5G Architecture: Service-Based
The 5G core network uses cloud-native, service-based architecture:
- Network functions communicate via HTTP/2 APIs (not point-to-point interfaces)
- Functions can be deployed as containers/microservices
- Multi-access edge computing (MEC) places processing close to users
- Control and user planes fully separated (CUPS)
Performance Comparison
| Metric | 4G LTE-A | 5G NR |
|---|---|---|
| Peak DL speed | 1 Gbps | 20 Gbps |
| User experienced speed | 10 Mbps | 100 Mbps |
| Latency | 10 ms | <1 ms (URLLC) |
| Connection density | 100K/km² | 1M/km² |
| Mobility | 350 km/h | 500 km/h |
| Spectrum efficiency | 8 bits/s/Hz | 30 bits/s/Hz |
| Bandwidth per carrier | 20 MHz | 400 MHz (FR2) |
Key Takeaways
- 5G serves three distinct use cases — eMBB (speed), URLLC (reliability/latency), and mMTC (IoT scale) — through flexible NR design.
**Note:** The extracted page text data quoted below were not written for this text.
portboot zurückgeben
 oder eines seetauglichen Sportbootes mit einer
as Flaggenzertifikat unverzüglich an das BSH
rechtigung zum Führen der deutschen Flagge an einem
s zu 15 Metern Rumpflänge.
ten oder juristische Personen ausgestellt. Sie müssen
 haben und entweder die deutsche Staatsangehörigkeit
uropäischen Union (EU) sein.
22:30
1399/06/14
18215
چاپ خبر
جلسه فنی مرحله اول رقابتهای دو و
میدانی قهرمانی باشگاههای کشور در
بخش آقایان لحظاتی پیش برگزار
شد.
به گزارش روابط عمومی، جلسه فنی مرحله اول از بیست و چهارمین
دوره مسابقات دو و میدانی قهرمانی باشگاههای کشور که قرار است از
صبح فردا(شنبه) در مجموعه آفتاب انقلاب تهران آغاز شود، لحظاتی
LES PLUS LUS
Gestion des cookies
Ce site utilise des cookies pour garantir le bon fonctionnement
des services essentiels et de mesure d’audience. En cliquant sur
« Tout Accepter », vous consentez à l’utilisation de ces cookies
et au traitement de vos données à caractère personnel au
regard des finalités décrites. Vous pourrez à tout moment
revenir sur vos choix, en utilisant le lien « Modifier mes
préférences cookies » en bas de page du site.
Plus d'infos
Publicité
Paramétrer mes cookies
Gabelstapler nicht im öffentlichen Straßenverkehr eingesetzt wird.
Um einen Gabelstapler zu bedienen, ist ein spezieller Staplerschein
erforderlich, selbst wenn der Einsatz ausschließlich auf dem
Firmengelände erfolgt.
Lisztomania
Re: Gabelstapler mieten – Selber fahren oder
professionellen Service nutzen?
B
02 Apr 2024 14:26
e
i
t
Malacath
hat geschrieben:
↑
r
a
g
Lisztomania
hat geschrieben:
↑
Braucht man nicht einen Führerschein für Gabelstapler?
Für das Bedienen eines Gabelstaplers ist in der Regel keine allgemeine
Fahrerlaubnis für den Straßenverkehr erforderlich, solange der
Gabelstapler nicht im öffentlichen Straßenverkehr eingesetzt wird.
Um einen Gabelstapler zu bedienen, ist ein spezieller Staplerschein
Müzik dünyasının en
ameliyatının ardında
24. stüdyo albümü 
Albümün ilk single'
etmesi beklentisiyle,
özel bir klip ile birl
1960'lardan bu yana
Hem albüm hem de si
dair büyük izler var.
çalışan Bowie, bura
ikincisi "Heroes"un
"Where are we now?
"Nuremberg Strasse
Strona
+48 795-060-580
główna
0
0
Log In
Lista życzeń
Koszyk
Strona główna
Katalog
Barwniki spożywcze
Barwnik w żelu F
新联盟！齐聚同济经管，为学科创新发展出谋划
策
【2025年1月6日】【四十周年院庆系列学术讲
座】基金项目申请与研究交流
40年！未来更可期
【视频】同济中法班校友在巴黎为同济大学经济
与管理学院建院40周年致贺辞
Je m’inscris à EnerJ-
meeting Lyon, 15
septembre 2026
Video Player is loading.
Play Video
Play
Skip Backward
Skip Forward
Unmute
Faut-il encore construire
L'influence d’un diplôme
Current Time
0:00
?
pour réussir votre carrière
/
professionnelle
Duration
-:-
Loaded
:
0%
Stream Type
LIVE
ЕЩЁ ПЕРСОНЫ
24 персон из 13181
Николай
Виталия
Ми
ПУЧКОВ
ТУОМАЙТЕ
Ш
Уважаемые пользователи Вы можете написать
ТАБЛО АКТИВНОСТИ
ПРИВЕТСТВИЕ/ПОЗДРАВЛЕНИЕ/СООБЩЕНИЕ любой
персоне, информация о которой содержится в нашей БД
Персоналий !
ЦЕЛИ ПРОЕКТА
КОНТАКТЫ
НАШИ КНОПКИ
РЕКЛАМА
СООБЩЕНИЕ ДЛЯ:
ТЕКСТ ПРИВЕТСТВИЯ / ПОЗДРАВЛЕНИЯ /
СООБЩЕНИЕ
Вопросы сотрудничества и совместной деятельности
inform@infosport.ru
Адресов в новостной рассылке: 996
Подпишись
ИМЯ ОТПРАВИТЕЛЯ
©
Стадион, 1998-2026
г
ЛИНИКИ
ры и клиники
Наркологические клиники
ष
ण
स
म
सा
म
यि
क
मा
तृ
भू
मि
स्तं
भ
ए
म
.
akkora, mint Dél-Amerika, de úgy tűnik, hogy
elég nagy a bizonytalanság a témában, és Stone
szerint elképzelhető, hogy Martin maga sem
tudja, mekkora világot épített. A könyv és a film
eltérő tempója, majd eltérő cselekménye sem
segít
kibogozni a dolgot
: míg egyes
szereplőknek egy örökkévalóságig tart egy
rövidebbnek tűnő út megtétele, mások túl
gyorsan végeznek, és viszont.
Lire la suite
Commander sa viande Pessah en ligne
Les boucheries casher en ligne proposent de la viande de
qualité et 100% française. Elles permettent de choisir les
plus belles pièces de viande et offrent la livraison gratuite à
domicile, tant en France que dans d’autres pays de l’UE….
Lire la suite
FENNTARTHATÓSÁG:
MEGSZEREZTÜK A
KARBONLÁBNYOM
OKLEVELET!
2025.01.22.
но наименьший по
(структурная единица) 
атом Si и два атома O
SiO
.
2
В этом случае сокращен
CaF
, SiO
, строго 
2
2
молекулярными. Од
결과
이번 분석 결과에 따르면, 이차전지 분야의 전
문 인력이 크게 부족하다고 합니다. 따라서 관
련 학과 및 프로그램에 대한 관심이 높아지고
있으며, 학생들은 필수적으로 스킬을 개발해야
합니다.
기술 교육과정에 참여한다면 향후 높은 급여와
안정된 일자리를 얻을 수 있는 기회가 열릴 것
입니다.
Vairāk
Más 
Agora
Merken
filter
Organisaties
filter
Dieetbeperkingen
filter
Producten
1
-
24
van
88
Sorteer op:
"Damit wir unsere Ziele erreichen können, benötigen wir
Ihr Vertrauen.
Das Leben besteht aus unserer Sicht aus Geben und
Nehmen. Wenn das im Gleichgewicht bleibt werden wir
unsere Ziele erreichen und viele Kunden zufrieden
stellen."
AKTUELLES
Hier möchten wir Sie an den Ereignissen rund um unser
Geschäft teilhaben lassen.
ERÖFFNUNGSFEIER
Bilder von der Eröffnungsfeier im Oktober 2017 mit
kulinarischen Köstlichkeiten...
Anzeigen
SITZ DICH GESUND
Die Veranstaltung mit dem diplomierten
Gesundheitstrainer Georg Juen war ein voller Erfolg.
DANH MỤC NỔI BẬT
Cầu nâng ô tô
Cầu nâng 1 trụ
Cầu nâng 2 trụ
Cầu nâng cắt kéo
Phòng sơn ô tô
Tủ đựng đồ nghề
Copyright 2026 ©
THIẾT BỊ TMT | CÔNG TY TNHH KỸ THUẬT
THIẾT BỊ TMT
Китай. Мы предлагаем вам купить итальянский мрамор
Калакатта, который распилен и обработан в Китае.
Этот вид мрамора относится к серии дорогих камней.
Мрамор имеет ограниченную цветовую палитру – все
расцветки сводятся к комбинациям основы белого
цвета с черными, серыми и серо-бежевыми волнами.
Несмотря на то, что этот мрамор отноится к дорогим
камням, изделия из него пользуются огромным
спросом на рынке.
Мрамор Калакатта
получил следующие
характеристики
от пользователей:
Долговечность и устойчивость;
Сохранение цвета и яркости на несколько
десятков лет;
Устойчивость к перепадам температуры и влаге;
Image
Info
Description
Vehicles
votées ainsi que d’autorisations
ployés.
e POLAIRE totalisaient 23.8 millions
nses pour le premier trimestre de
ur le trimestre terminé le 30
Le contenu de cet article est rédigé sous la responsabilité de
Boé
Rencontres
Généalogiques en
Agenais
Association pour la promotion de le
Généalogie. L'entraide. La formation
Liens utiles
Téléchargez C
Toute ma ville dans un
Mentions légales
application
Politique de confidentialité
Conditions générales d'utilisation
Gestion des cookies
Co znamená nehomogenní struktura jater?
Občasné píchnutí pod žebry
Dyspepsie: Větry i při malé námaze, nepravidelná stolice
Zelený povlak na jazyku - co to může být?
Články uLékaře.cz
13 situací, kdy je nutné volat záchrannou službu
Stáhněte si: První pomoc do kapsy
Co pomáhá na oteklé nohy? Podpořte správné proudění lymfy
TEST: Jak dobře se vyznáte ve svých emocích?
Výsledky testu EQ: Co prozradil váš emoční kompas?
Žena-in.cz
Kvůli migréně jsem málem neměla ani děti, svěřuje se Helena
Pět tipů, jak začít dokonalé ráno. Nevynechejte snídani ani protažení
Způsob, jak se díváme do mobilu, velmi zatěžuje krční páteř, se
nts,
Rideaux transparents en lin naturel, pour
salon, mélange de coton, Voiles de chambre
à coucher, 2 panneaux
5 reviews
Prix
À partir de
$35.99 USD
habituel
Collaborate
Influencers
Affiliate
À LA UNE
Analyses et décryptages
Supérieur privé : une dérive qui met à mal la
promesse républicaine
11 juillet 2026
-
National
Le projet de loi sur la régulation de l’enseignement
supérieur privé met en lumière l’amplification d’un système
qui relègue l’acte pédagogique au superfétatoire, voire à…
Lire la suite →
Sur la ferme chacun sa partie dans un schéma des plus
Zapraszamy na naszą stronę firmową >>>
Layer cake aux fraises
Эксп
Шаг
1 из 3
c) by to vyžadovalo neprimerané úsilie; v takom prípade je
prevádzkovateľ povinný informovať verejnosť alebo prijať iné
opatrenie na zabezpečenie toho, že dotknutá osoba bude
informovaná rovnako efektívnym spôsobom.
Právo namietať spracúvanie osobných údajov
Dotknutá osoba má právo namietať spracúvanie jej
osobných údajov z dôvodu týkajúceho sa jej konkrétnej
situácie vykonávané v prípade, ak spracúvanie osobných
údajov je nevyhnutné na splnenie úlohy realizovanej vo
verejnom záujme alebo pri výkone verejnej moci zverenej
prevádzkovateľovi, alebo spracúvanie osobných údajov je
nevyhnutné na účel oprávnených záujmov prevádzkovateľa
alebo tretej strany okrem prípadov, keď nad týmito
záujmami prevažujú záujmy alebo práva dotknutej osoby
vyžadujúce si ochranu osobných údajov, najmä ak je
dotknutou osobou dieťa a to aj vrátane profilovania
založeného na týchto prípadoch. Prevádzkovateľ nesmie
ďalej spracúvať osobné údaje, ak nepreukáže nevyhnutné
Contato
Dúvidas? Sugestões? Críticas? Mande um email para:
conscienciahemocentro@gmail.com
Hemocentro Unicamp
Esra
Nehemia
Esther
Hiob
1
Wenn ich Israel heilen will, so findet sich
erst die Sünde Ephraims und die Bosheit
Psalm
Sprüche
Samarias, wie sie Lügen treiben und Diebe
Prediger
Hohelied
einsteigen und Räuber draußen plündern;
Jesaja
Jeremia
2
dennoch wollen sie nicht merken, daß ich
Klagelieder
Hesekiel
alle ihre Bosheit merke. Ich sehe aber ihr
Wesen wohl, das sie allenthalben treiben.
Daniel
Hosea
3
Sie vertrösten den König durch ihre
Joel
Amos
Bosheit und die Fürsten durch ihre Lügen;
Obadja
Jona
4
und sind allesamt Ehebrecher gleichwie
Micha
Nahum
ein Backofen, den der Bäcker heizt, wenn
- Millimeter wave frequencies provide up to 400 MHz bandwidth per carrier but require beamforming and dense deployment to overcome severe propagation limitations.
- Massive MIMO (64-256 antennas) delivers 5-10× spectral efficiency gain through spatial multiplexing and precision beamforming.
- Network slicing creates multiple virtual networks on shared infrastructure, each optimized for different service requirements.
- Flexible numerology (variable subcarrier spacing) adapts the air interface to different frequency bands, latency requirements, and deployment scenarios.
- 5G is designed as an industrial platform — enabling autonomous vehicles, smart factories, and remote healthcare — not merely a faster consumer mobile network.